State lawmakers consider tax-free guns, ammo holiday weekend
JACKSON, Tenn. — State lawmakers are considering a bill that would create a sales tax holiday weekend for guns and ammunition.
“It could potentially save you a lot of money,” Tim Perry, a hunter, said.
The bill would establish a “Second Amendment Sales Tax Holiday” the first weekend in September. “I think it’s the perfect time to do it right before hunting season,” Perry said.
Shotguns, rifles, pistols, revolvers, BB guns or muzzleloaders would all be tax free, according to the bill. The proposal does not include explosive weapons.

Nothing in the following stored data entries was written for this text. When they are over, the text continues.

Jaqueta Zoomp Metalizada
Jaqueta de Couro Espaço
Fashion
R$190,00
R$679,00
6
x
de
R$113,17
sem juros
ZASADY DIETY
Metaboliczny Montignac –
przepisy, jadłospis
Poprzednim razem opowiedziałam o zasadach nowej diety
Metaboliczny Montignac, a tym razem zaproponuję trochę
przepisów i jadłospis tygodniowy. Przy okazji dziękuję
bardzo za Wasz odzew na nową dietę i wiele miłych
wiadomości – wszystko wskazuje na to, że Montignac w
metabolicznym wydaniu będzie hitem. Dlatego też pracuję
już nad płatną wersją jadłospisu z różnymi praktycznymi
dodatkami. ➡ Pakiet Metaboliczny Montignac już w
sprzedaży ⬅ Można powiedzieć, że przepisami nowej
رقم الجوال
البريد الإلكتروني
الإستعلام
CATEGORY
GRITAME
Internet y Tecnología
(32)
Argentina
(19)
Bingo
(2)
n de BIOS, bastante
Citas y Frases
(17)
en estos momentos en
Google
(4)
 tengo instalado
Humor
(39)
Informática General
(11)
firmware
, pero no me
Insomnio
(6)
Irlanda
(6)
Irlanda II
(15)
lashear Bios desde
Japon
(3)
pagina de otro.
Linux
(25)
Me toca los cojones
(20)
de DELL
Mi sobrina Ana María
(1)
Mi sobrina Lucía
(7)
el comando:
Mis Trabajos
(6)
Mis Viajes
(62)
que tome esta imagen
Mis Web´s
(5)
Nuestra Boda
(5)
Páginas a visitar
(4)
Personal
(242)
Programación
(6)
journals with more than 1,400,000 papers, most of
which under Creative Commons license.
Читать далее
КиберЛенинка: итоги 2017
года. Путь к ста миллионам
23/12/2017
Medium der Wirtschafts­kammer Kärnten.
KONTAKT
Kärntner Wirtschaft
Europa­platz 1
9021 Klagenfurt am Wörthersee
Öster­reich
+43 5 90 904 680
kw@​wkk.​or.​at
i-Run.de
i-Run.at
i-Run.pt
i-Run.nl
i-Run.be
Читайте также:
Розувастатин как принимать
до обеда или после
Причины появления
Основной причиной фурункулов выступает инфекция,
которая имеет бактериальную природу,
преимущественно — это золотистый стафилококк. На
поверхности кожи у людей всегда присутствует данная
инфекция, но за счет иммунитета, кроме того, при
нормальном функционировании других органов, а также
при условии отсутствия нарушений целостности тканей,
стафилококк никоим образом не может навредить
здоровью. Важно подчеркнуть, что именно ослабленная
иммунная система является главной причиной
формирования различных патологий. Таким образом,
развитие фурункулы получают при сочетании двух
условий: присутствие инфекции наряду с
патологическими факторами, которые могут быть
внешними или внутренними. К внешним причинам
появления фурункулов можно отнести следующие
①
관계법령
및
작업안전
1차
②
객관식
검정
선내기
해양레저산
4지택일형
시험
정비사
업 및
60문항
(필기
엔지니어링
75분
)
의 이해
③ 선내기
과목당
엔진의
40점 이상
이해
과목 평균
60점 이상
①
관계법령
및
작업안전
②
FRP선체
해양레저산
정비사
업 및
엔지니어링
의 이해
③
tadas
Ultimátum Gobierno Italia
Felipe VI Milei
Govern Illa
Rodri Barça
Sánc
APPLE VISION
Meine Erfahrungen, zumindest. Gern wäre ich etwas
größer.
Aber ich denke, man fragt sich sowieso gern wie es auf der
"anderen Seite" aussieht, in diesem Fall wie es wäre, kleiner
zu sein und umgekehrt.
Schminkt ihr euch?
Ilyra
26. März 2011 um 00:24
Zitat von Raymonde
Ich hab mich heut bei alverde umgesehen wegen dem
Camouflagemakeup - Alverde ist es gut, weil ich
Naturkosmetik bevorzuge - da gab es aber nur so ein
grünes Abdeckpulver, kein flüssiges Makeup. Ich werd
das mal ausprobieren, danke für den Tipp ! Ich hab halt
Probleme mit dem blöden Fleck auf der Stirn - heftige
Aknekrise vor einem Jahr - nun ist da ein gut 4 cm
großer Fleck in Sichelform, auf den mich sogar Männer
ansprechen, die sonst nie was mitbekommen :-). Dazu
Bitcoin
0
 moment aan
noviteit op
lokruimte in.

“It’ll give folks an opportunity to buy guns that are planning a purchase,” Perry said.
Paul Burkart owns Smokin Guns in north Jackson. He said doing away with the nearly 10 percent sales tax could save buyers anywhere from $50 to $100 depending on the price of the gun. “I think it will be a great thing for the buyers,” Burkart said.
Gun retailers said a tax-free weekend on guns and ammunition would be good for business. “Me and my wife just run our store,” Burkart said. “I don’t know whether we’d be able to handle the amount of people that would probably show up.”
If approved, Perry said he would likely take advantage of the tax-free weekend. “Any excuse to buy a new gun,” he said.
If it passes, the law would take effect July 1.
Rep. Jimmy Eldridge, R-Jackson, released a statement saying: “While I appreciate the sponsor’s intent and look for any opportunity to lower the tax burden on our citizens, the bill would have a negative fiscal impact on the state. Since the bill is scheduled to be heard tomorrow, I would like to see how the sponsor of the bill intends to reconcile that expense. I like the idea, as long as there is room in the budget for another tax holiday.”
Rep. Johnny Shaw, D-Bolivar, released the following statement: “While I believe in a citizen’s 2nd amendment rights, I do have concerns and think this bill needs serious tweaking. One of my concerns is the “stockpiling” of goods for resale possibly. I certainly believe that Tennesseans should enjoy tax-free holidays. While we currently have tax-free back-to-school-holidays, even that holiday has some restrictions.”
Lawmakers are scheduled to take up the issue in committee March 14.